Excerpts from a dataset
[Start of section]

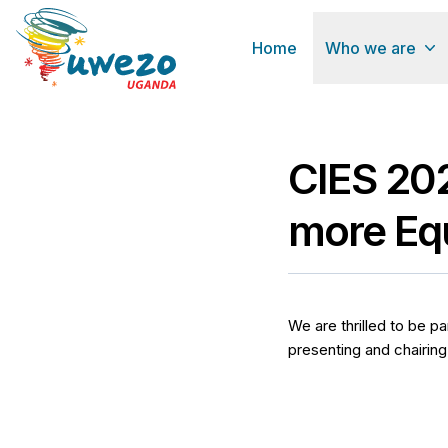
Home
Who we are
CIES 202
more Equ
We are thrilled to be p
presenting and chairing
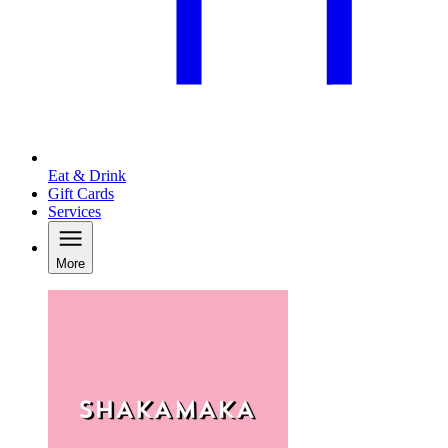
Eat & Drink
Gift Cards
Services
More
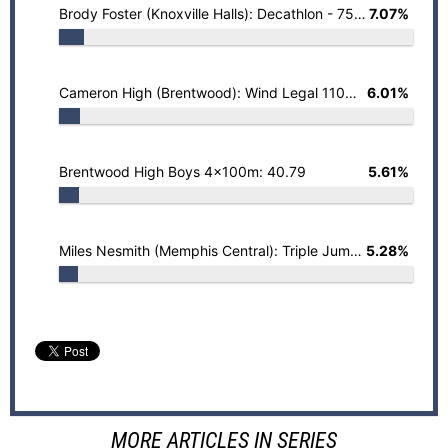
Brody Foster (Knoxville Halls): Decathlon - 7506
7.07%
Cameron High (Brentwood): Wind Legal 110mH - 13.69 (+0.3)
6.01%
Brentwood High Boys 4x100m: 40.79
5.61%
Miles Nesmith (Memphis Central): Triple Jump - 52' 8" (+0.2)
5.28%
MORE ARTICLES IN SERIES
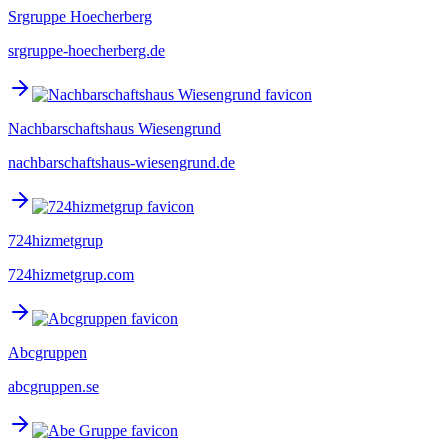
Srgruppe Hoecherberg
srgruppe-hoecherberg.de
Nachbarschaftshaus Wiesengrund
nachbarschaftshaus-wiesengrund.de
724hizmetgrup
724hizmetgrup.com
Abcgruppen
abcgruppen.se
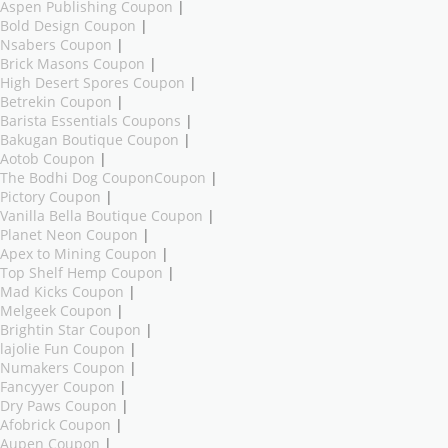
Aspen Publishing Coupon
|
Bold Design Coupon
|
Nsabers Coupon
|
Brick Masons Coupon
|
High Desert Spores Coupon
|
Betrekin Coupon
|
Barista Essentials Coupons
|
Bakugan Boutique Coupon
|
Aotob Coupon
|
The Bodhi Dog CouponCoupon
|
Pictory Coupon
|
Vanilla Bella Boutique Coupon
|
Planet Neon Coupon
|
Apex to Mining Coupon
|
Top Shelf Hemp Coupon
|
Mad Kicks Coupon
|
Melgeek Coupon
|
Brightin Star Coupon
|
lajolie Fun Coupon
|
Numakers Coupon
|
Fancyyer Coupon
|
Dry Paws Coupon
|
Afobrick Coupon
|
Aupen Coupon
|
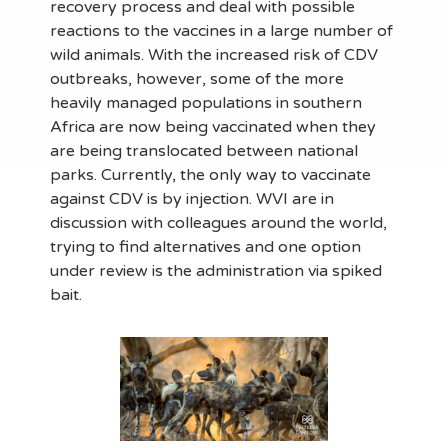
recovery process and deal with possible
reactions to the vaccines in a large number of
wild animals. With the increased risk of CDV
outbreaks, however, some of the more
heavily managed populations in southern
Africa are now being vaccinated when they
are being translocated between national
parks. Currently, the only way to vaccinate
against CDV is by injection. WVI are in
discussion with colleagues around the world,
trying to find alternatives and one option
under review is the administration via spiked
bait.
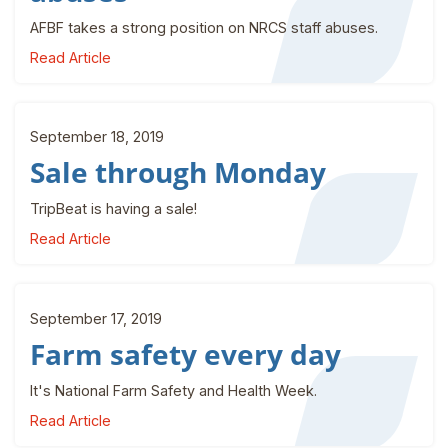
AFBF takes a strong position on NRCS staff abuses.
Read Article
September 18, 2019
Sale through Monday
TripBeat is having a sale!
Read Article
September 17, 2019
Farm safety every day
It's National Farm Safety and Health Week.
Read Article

[End of section]
[Start of section]

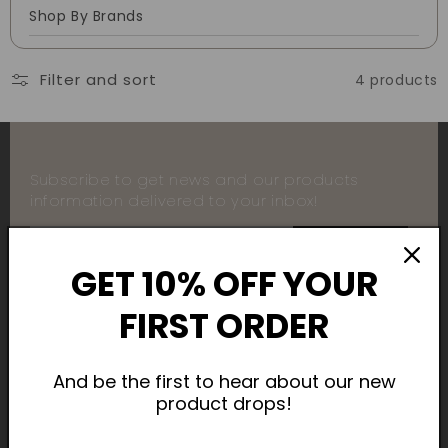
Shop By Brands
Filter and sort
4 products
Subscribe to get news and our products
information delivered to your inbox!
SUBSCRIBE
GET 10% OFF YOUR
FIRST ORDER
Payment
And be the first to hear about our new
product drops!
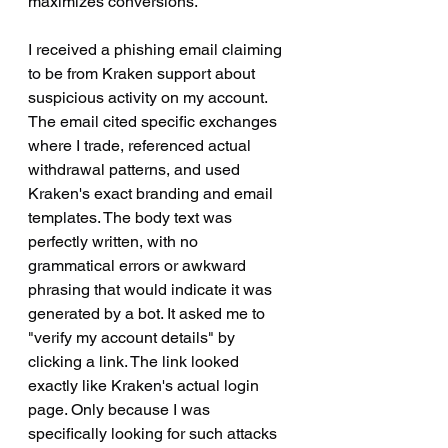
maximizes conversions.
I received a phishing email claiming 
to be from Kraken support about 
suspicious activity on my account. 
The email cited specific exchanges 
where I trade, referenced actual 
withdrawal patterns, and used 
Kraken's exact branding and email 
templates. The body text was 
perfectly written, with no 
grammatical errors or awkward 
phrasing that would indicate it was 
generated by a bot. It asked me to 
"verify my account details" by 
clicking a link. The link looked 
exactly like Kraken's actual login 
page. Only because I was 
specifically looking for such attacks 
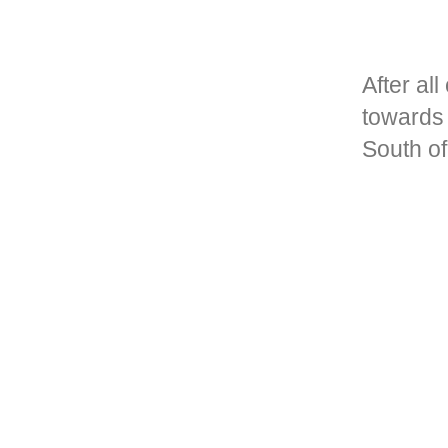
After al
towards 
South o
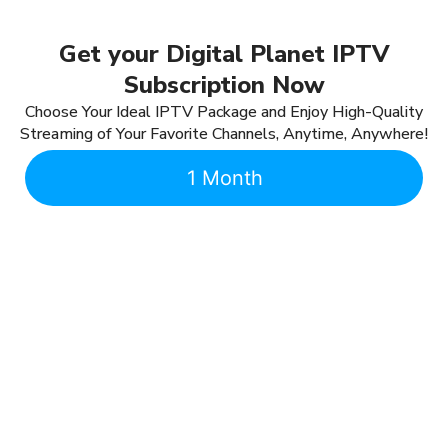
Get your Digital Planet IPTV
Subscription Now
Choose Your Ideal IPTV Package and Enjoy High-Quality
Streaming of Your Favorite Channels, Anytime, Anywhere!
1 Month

[End of section]

TASK TO CARRY OUT = Above are the records. Copy word for word only their lines from the one holding "Apex to Mining Coupon" through the one holding "against CDV is by injection. WVI are in", both included, and skip the images.

WRITTEN SOLUTION =
Apex to Mining Coupon
|
Top Shelf Hemp Coupon
|
Mad Kicks Coupon
|
Melgeek Coupon
|
Brightin Star Coupon
|
lajolie Fun Coupon
|
Numakers Coupon
|
Fancyyer Coupon
|
Dry Paws Coupon
|
Afobrick Coupon
|
Aupen Coupon
|
recovery process and deal with possible
reactions to the vaccines in a large number of
wild animals. With the increased risk of CDV
outbreaks, however, some of the more
heavily managed populations in southern
Africa are now being vaccinated when they
are being translocated between national
parks. Currently, the only way to vaccinate
against CDV is by injection. WVI are in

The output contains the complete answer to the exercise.